Residual histogram or Q-Q plot: should look approximately normal if you want to trust the t-statistics.
Residuals vs sample order (if applicable): non-random patterns suggest the rows are not independent.
[7]:
fitted = model_full.fitted_values_
resid = model_full.residuals_
resid_clean = resid[np.isfinite(resid)]
_fig, axes = plt.subplots(1, 3, figsize=(11, 3.2))
axes[0].scatter(fitted, resid_clean, s=25, color="#1f77b4")
axes[0].axhline(0, color="k", linewidth=0.8)
axes[0].set_xlabel("Fitted")
axes[0].set_ylabel("Residual")
axes[0].set_title("Residuals vs fitted")
axes[1].hist(resid_clean, bins=10, color="#1f77b4", edgecolor="k")

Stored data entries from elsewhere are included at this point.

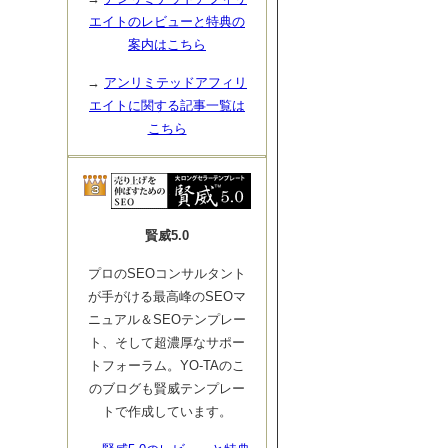
エイトのレビューと特典の
案内はこちら
→
アンリミテッドアフィリ
エイトに関する記事一覧は
こちら
賢威5.0
プロのSEOコンサルタント
が手がける最高峰のSEOマ
ニュアル＆SEOテンプレー
ト、そして超濃厚なサポー
トフォーラム。YO-TAのこ
のブログも賢威テンプレー
トで作成しています。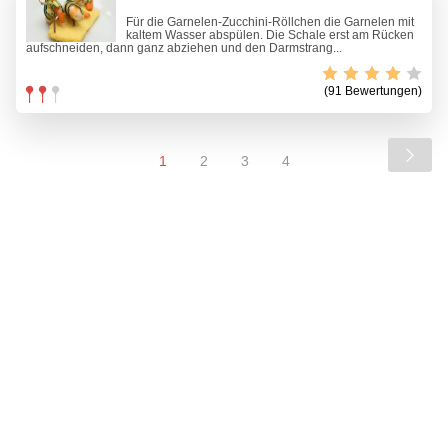
Für die Garnelen-Zucchini-Röllchen die Garnelen mit
kaltem Wasser abspülen. Die Schale erst am Rücken
aufschneiden, dann ganz abziehen und den Darmstrang...
(91 Bewertungen)
1
2
3
4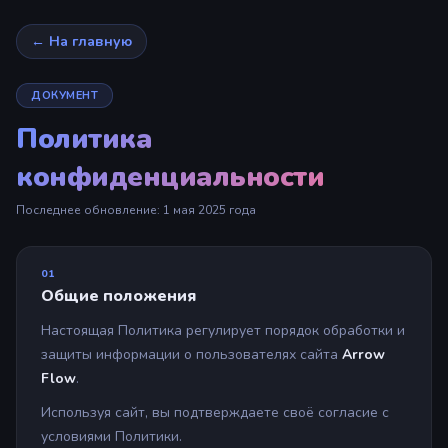
← На главную
ДОКУМЕНТ
Политика
конфиденциальности
Последнее обновление: 1 мая 2025 года
01
Общие положения
Настоящая Политика регулирует порядок обработки и
защиты информации о пользователях сайта
Arrow
Flow
.
Используя сайт, вы подтверждаете своё согласие с
условиями Политики.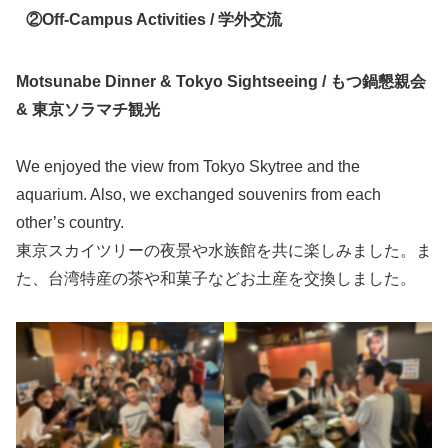
②Off-Campus Activities / 学外交流
Motsunabe Dinner & Tokyo Sightseeing /
もつ鍋懇親会
& 東京ソラマチ観光
We enjoyed the view from Tokyo Skytree and the
aquarium. Also, we exchanged souvenirs from each
other’s country.
東京スカイツリーの夜景や水族館を共に楽しみました。ま
た、台湾特産の茶や和菓子などお土産を交換しました。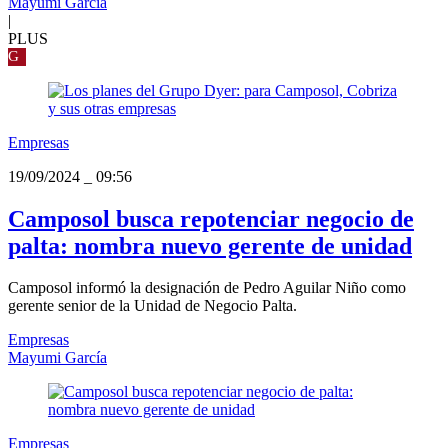
Mayumi García
|
PLUS
G
Empresas
19/09/2024
_
09:56
Camposol busca repotenciar negocio de
palta: nombra nuevo gerente de unidad
Camposol informó la designación de Pedro Aguilar Niño como
gerente senior de la Unidad de Negocio Palta.
Empresas
Mayumi García
Empresas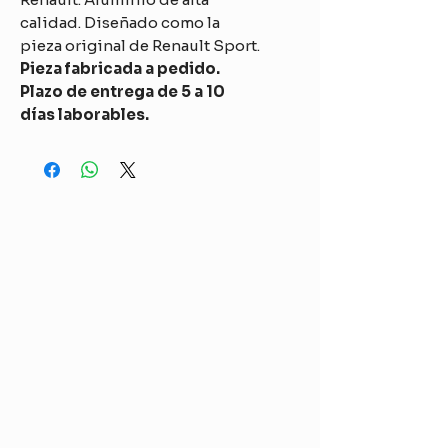
calidad. Diseñado como la
pieza original de Renault Sport.
Pieza fabricada a pedido.
Plazo de entrega de 5 a 10
días laborables.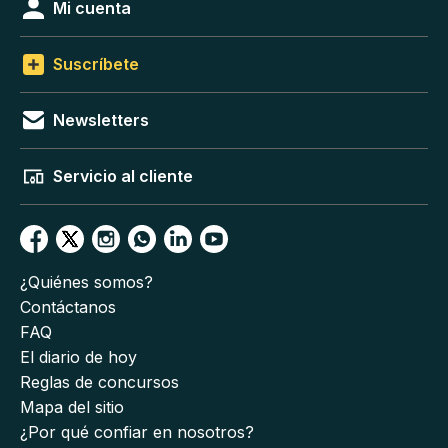
Mi cuenta
Suscríbete
Newsletters
Servicio al cliente
¿Quiénes somos?
Contáctanos
FAQ
El diario de hoy
Reglas de concursos
Mapa del sitio
¿Por qué confiar en nosotros?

axes[1].set_xlabel("Residual")
axes[1].set_title("Residual distribution")
stats.probplot(resid_clean, dist="norm", plot=axes[2])
axes[2].set_title("Q-Q plot")
plt.tight_layout()
plt.show()
What to try next#
Drop the predictor with the largest p-value and re-fit; compare the coefficient estimates of the two retained predictors. They should change because of the collinearity between the three chemistry variables.
Try
OLS(fit_intercept=False)to see what an origin-passing fit looks like; the diagnostics shift even though the data does not.For correlated predictors, switch to PLS to avoid the variance-inflation problem altogether. See the latent-variable case studies for examples.